SR22T Runway Brief Skill

⚠️ CRITICAL: MANDATORY DATA USAGE - READ FIRST

SAFETY-CRITICAL REQUIREMENT: This skill contains actual Cirrus SR22T POH performance data. Using incorrect data could result in runway overruns, accidents, or fatalities.

BEFORE Writing ANY Code:

STEP 1: Read the reference files FIRST

cat references/sr22t_performance_data.py
cat references/calculation_functions.py

STEP 2: Import and use ONLY the provided data

import sys
sys.path.insert(0, 'references')
from sr22t_performance_data import EMBEDDED_SR22T_PERFORMANCE
from calculation_functions import (
    calculate_pressure_altitude,
    calculate_isa_temperature,
    calculate_density_altitude,
    calculate_wind_components,
    interpolate_performance
)

STEP 3: Extract performance tables - DO NOT create your own

takeoff_data = EMBEDDED_SR22T_PERFORMANCE["performance_data"]["takeoff_distance"]["conditions"]
landing_data = EMBEDDED_SR22T_PERFORMANCE["performance_data"]["landing_distance"]["conditions"]
v_speeds = EMBEDDED_SR22T_PERFORMANCE["v_speeds"]["approach_speeds"]

❌ PROHIBITED:

  • NEVER create performance data from memory
  • NEVER simplify or approximate POH tables
  • NEVER skip reading the reference files
  • NEVER use simple linear interpolation (must be bilinear on PA AND temperature)

✅ VALIDATION:

  • Used data from EMBEDDED_SR22T_PERFORMANCE
  • Used bilinear interpolation on PA AND temperature
  • Rounded to nearest 50 ft
  • Results are conservative

If you cannot access the reference files, STOP and inform the user. Do not proceed with estimated data.


Required Inputs

  1. Runway elevation (ft MSL), 2. Temperature (°C), 3. Altimeter (inHg), 4. Wind direction (°mag), 5. Wind speed (kt), 6. Runway heading (°mag), 7. Runway length (ft)

Optional: Wind gusts, Operation type (takeoff/landing/both)


Workflow

Step 0: Determine Operation Type

CRITICAL: The skill MUST analyze the user's request to determine operation type.

Automatic Detection (Priority 1): Scan the user's request for explicit keywords:

  • Takeoff only: "departing", "takeoff", "departure", "leaving from"
  • Landing only: "arriving", "landing", "arrival", "coming into"
  • Both operations: If NEITHER takeoff NOR landing keywords detected, OR if BOTH detected

Examples:

  • "I'm departing KBZN runway 30" → Takeoff brief only
  • "Give me a landing brief for KSUN runway 09" → Landing brief only
  • "Analyze KBZN runway 30" → Both operations (no specific operation mentioned)
  • "I need performance data for KASE runway 15" → Both operations (ambiguous)

Default Behavior:

  • If ambiguous or unspecified → ALWAYS calculate BOTH operations
  • Never ask the user to clarify operation type
  • If in doubt, do both - it's better to provide complete information

Set Operation Mode:

# Detect from user input
if "depart" in user_input.lower() or "takeoff" in user_input.lower():
    operation = "takeoff"
elif "arriv" in user_input.lower() or "landing" in user_input.lower():
    operation = "landing"
else:
    operation = "both"  # DEFAULT: Do both when ambiguous

Proceed with selected workflows based on detected operation type.

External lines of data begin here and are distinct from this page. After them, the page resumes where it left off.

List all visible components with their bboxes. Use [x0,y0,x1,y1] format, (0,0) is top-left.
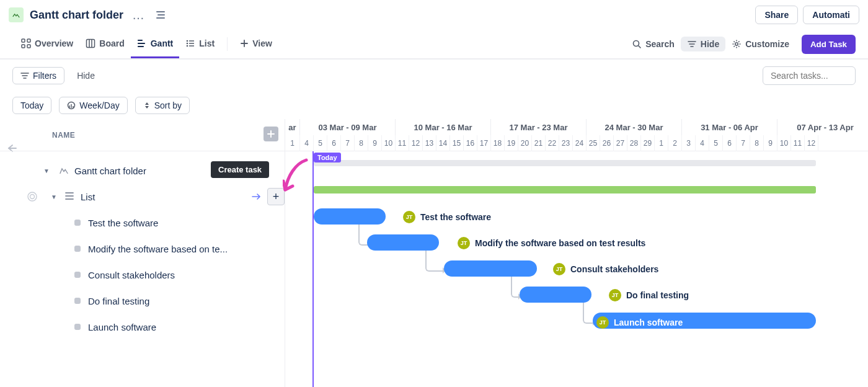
summary-bar[interactable] [314,160,816,166]
tab-board[interactable]: Board [79,30,130,58]
day-header: 2 [668,135,682,151]
today-button[interactable]: Today [12,97,51,114]
assignee-avatar[interactable]: JT [458,237,470,249]
svg-rect-1 [27,39,30,42]
day-header: 7 [737,135,750,151]
task-label: Launch software [88,322,156,332]
gear-icon [732,39,742,49]
svg-point-6 [187,42,188,44]
tree-list-row[interactable]: ▼ List + [0,184,285,210]
tab-separator [227,37,228,51]
group-bar[interactable] [314,186,816,194]
day-header: 27 [614,135,627,151]
tab-board-label: Board [99,38,124,48]
day-header: 12 [805,135,818,151]
task-row[interactable]: Modify the software based on te... [0,236,285,262]
tab-overview[interactable]: Overview [15,30,79,58]
day-header: 28 [627,135,641,151]
tab-list[interactable]: List [179,30,221,58]
day-header: 22 [546,135,559,151]
toolbar-customize[interactable]: Customize [725,37,795,51]
share-button[interactable]: Share [755,6,798,24]
task-label: Modify the software based on te... [88,244,228,254]
task-row[interactable]: Consult stakeholders [0,262,285,288]
title-more-icon[interactable]: … [132,12,144,18]
create-task-button[interactable]: + [267,188,285,205]
day-header: 16 [464,135,477,151]
scale-icon [67,101,76,110]
gantt-row: JT Consult stakeholders [285,256,868,282]
collapse-breadcrumb-icon[interactable] [156,11,166,19]
svg-rect-0 [22,39,25,42]
svg-point-7 [187,45,188,47]
caret-down-icon[interactable]: ▼ [43,167,50,174]
svg-point-8 [634,41,639,47]
toolbar-search-label: Search [645,39,675,49]
folder-icon [58,165,69,176]
toolbar-hide[interactable]: Hide [681,37,725,51]
task-bar-label: JT Launch software [596,316,683,329]
task-bar-label: JT Do final testing [609,289,689,301]
day-header: 11 [396,135,409,151]
svg-point-12 [30,195,35,199]
task-status-dot [74,246,81,252]
task-row[interactable]: Do final testing [0,288,285,314]
task-bar[interactable] [314,208,386,225]
day-header: 8 [750,135,764,151]
add-view-label: View [252,38,272,48]
assignee-avatar[interactable]: JT [596,316,609,329]
scale-button[interactable]: Week/Day [59,97,127,114]
toolbar-hide-label: Hide [701,39,719,49]
gantt-row: JT Modify the software based on test res… [285,229,868,256]
tab-gantt[interactable]: Gantt [131,30,180,58]
add-view-button[interactable]: View [234,30,278,58]
gantt-main: NAME ▼ Gantt chart folder ▼ [0,119,868,387]
week-header: 03 Mar - 09 Mar [300,119,396,135]
day-header: 26 [600,135,614,151]
day-header: 1 [285,135,300,151]
week-header: 24 Mar - 30 Mar [587,119,682,135]
gantt-row-summary [285,151,868,177]
assignee-avatar[interactable]: JT [403,211,415,223]
day-header: 9 [368,135,382,151]
search-tasks-input[interactable] [763,66,856,85]
task-bar[interactable] [520,287,591,303]
day-header: 29 [641,135,655,151]
day-header: 17 [477,135,491,151]
day-header-band: 1456789101112131415161718192021222324252… [285,135,868,151]
filter-icon [20,72,29,79]
task-status-dot [74,272,81,278]
task-status-dot [74,220,81,226]
gantt-timeline[interactable]: ar 03 Mar - 09 Mar 10 Mar - 16 Mar 17 Ma… [285,119,868,387]
task-bar[interactable] [444,260,537,277]
task-row[interactable]: Launch software [0,314,285,340]
hide-link[interactable]: Hide [77,71,95,81]
filters-button[interactable]: Filters [12,67,64,84]
sort-label: Sort by [154,100,182,110]
day-header: 15 [450,135,464,151]
svg-point-5 [187,40,188,42]
open-arrow-icon[interactable] [251,193,262,200]
gantt-row: JT Do final testing [285,282,868,308]
add-task-button[interactable]: Add Task [802,35,856,54]
sort-button[interactable]: Sort by [135,97,190,114]
day-header: 19 [505,135,518,151]
task-bar[interactable] [367,234,439,251]
tab-gantt-label: Gantt [151,38,174,48]
caret-down-icon[interactable]: ▼ [51,194,57,200]
add-column-button[interactable] [264,127,278,141]
assignee-avatar[interactable]: JT [609,289,621,301]
assignee-avatar[interactable]: JT [553,263,565,275]
task-bar-label: JT Consult stakeholders [553,263,658,275]
task-row[interactable]: Test the software [0,210,285,236]
day-header: 6 [327,135,341,151]
today-marker-label: Today [314,153,341,162]
week-header-partial: ar [285,119,300,135]
task-list-header: NAME [0,119,285,151]
view-tabs: Overview Board Gantt List View Search Hi… [0,30,868,60]
grid-icon [21,38,31,48]
toolbar-search[interactable]: Search [626,37,681,51]
svg-point-9 [735,43,738,45]
svg-rect-2 [22,45,25,48]
automation-button[interactable]: Automati [803,6,859,24]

Step 1: Gather and Validate Inputs

Automatic Airport Data Lookup: If the user provides an airport code but is missing elevation or runway length:

  1. Use web_search to find airport data
  2. Query format: "[AIRPORT_CODE] airport elevation runways"
  3. Extract from authoritative sources (Wikipedia, airnav.com, skyvector.com, airport-data.com)
  4. Data to retrieve:
    • Field elevation (use for all runways - runway-specific elevation differences are negligible for performance)
    • All runway identifications and lengths
  5. If multiple sources differ on runway length, use the most conservative (shortest) length
  6. If search fails or returns unclear results: prompt user for missing data

Do not let web search failure block the briefing - simply request the missing data from the user.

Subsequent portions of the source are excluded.